Las torres no son altas, en realidad poseen la altura reducida de cuatro pisos por máximo. Lo que las distingue, a las dos, son los techos rojizos y puntiagudos que llevan a creer que se camina junto a alguna atracción de Disneyland más que frente a una imponente construcción gótica. Pero su magia arrobadora está fraguada en la particularidad de sus detalles que conservan la arquitectura europea de otra época: Ventanas en arco, balcones que se destacan de su fachada, puertas altas, vitrales decorativos e iluminados y anchas terrazas con sus respectivas escaleras encanecidas por la mugre y el clima. Es así como una atmosfera distinta recubre ese recinto del ajetreo citadino en Medellín; por poco más de hora y media sentí que me había perdido en algún rincón del tiempo.

Entonces ocurrió…¡Alguien había arrancado una rosa roja del precario rosal que colindaba al castillo! Sí, ese del jardín francés: con sus fuentes cristalinas que reflejaban la silueta estilizada del castillo. Con sus caminos serpenteantes que dibujaban el derredor del palacio, cubriendo su centro con un prado verde y algunas bancas y farolas metálicas. Con sus rosales desvencijados que sostenían difícilmente algunas flores rosas, rojas y poco más que maleza. Sí, habían arrancado una rosa de este mismo lugar. ¿Dónde estaba la bestia del castillo francés en La bella y la bestia, que había apresado al padre de la protagonista por robar una rosa de su jardín? ¿Dónde estaba la justicia mágica y mitológica que en los cuentos de los hermanos Grimm actuaba ipso facto? Nadie salió a su encuentro.

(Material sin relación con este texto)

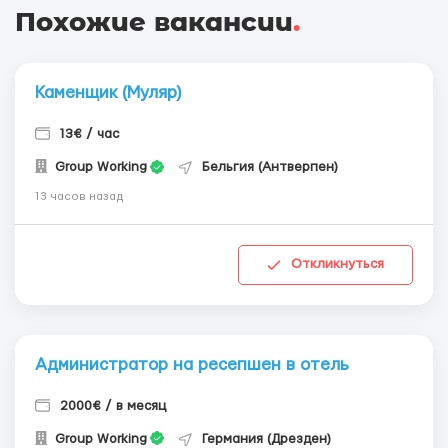
Похожие вакансии
.
Каменщик (Муляр)
13€ / час
Group Working
Бельгия (Антверпен)
13 часов назад
Откликнуться
Администратор на ресепшен в отель
2000€ / в месяц
Group Working
Германия (Дрезден)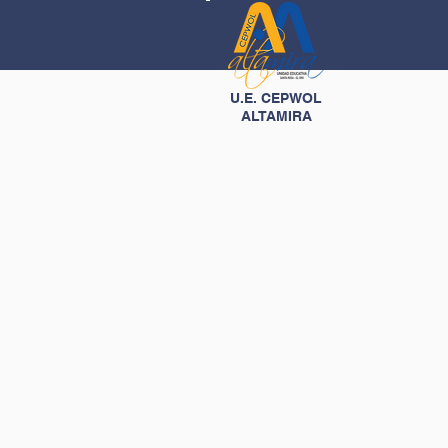
U.E. CEPWOL
ALTAMIRA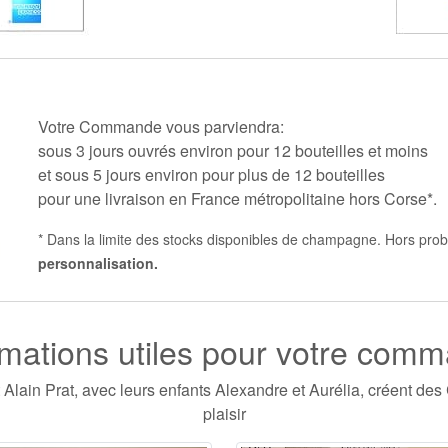
Votre Commande vous parviendra:
sous 3 jours ouvrés environ pour 12 bouteilles et moins
et sous 5 jours environ pour plus de 12 bouteilles
pour une livraison en France métropolitaine hors Corse*.
* Dans la limite des stocks disponibles de champagne. Hors prob
personnalisation.
rmations utiles pour votre com
 Alain Prat, avec leurs enfants Alexandre et Aurélia, créent d
plaisir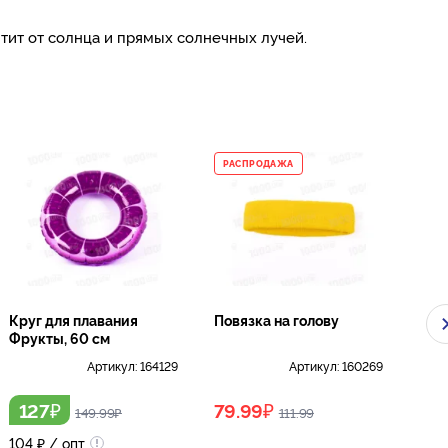
тит от солнца и прямых солнечных лучей.
РАСПРОДАЖА
ЛО
Круг для плавания
Повязка на голову
Мар
Фрукты, 60 см
Cla
6475
Артикул:
164129
Артикул:
160269
дву
₽
₽
127
79.99
1 
149.99
₽
111.99
104
₽
/ опт
1 6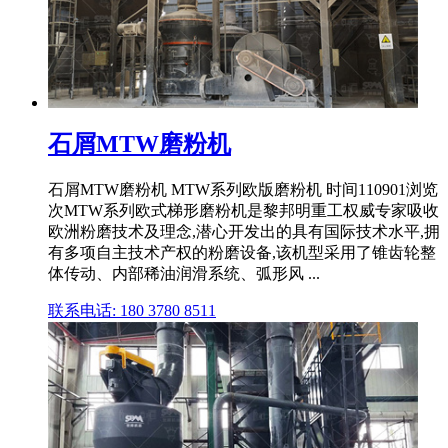
石屑MTW磨粉机
石屑MTW磨粉机 MTW系列欧版磨粉机 时间110901浏览
次MTW系列欧式梯形磨粉机是黎邦明重工权威专家吸收
欧洲粉磨技术及理念,潜心开发出的具有国际技术水平,拥
有多项自主技术产权的粉磨设备,该机型采用了锥齿轮整
体传动、内部稀油润滑系统、弧形风 ...
联系电话: 180 3780 8511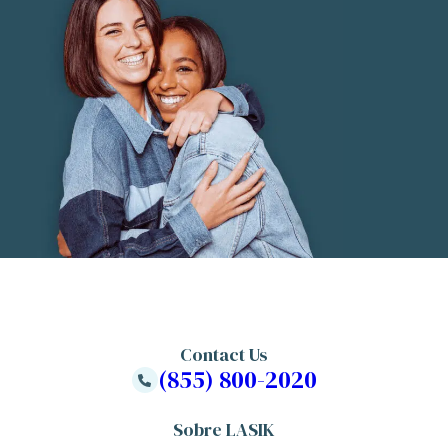
Contact Us
(855) 800-2020
Sobre LASIK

Con la molestia que ello me había generado luego pensé que tal vez era este era un castillo que se había acostumbrado a las pérdidas: aquí, yuxtapuesto a la belleza gótica, se esconden a simple vista de los turistas dos historias de desgracia familiar. Como en cualquier novela de suprema elegancia, opulencia y distinción social, la tragedia es el tinte favorito para hilar la narrativa: En una época de acelerado crecimiento industrial, José Tobón Uribe, fundador de la farmacia Pasteur, pretendía regresar siglos atrás mandando a construir este lugar con planes traídos de Europa. Su propósito, aunque noble, duró poco y cuando ya estuvo terminada la estancia pudo disfrutarla por los ocho meses que duró su vida antes de un infarto fulminante. La viuda le vendió la residencia al hijo del fundador de Coltejer, Diego Echevarría, un hombre trotamundos, con un paladar que se había formado en la cultura occidental del viejo mundo y para quien el castillo caía como anillo al dedo. ¿Anillo? ¿Sería este el Anillo Único que llevó a tantos a la agonía en la obra ficticia del Señor de los anillos de J. R. R. Tolkien? La ficción podía quedarse corta ante la realidad, pero era posiblemente un precio advertido, y más que prudente, a pagar por querer vivir según la historia de un cuento fantástico en semejante castillo.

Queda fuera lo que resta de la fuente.